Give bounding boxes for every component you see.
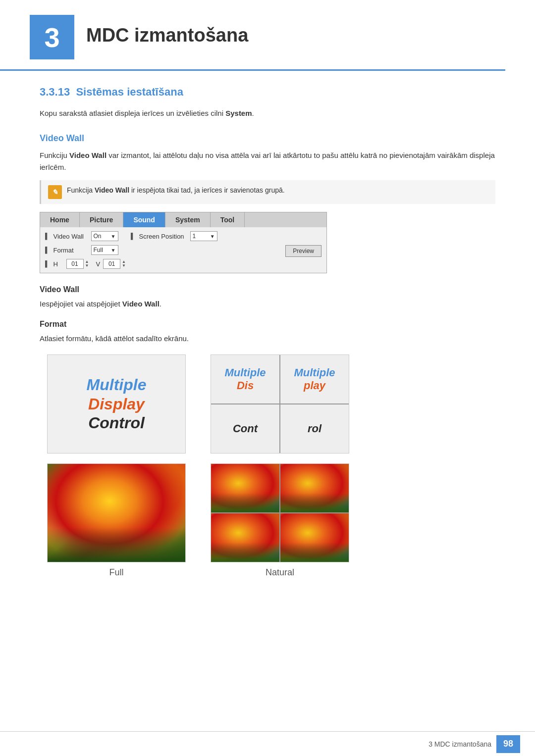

==

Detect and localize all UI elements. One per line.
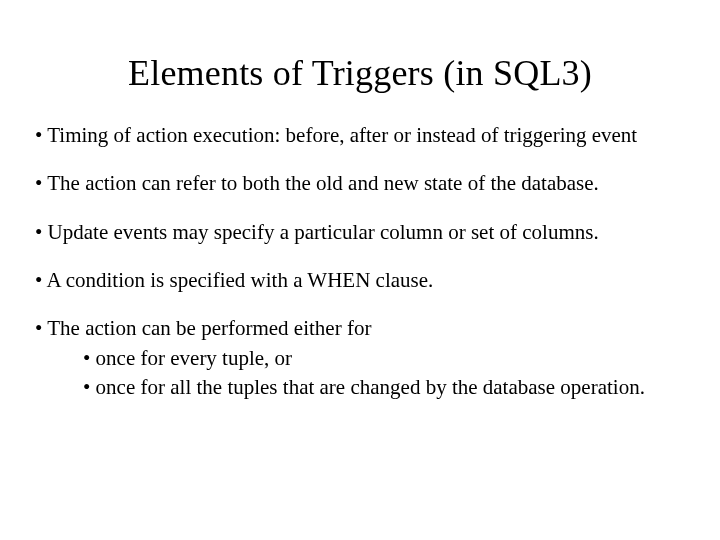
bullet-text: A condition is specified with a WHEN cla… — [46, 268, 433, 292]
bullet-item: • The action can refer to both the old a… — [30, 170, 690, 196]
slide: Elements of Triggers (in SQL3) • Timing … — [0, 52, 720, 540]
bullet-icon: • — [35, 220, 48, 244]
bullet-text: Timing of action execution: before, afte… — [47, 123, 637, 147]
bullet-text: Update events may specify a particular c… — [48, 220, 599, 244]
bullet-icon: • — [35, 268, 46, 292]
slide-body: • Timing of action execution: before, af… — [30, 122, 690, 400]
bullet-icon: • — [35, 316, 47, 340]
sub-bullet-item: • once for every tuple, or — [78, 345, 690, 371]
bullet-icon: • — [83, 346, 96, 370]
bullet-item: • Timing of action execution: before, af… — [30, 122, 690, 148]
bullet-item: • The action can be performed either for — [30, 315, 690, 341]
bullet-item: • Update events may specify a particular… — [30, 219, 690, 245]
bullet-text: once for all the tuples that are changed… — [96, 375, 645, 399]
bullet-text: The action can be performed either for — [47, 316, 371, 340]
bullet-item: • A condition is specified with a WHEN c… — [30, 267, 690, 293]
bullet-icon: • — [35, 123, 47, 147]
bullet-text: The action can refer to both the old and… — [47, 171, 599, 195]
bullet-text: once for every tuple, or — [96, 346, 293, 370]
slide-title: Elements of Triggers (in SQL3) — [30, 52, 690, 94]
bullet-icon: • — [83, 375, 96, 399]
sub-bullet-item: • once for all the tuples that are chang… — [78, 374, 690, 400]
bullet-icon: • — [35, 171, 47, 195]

* * *

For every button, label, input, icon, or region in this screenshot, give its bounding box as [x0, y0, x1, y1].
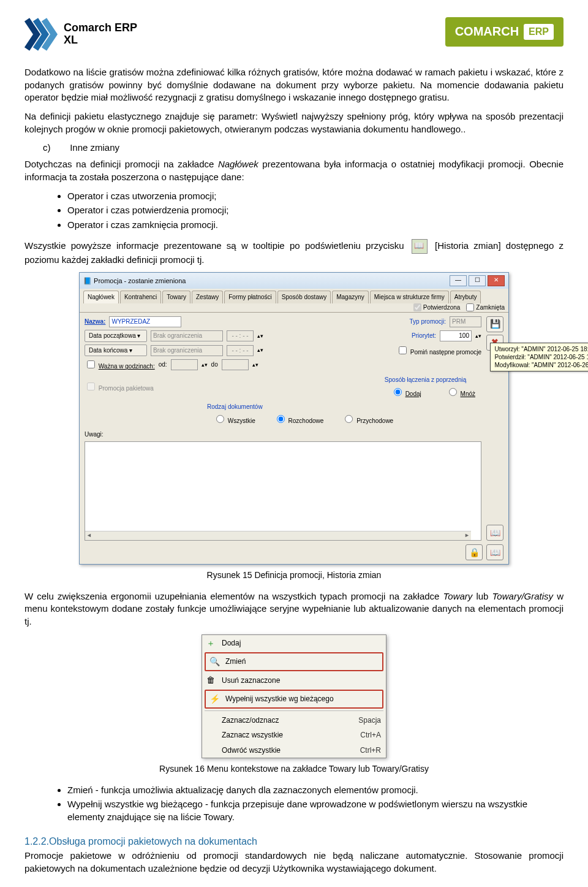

§ **Your assignment**:
Please tally the lines above that include the word "bounding" and answer with the number by itself.

§ **Answer box**:
2